§ ASSIGNMENT:
Would you print each of the entries below precisely as given?

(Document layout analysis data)
*** Block opens ***

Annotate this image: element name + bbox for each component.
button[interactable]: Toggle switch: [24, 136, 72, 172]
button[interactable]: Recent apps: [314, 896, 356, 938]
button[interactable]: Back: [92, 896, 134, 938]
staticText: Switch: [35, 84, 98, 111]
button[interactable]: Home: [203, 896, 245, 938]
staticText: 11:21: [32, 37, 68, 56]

*** Block closes ***

§ ANSWER FOR THE TASK:
Annotate this image: element name + bbox for each component.
button[interactable]: Toggle switch: [24, 136, 72, 172]
button[interactable]: Recent apps: [314, 896, 356, 938]
button[interactable]: Back: [92, 896, 134, 938]
staticText: Switch: [35, 84, 98, 111]
button[interactable]: Home: [203, 896, 245, 938]
staticText: 11:21: [32, 37, 68, 56]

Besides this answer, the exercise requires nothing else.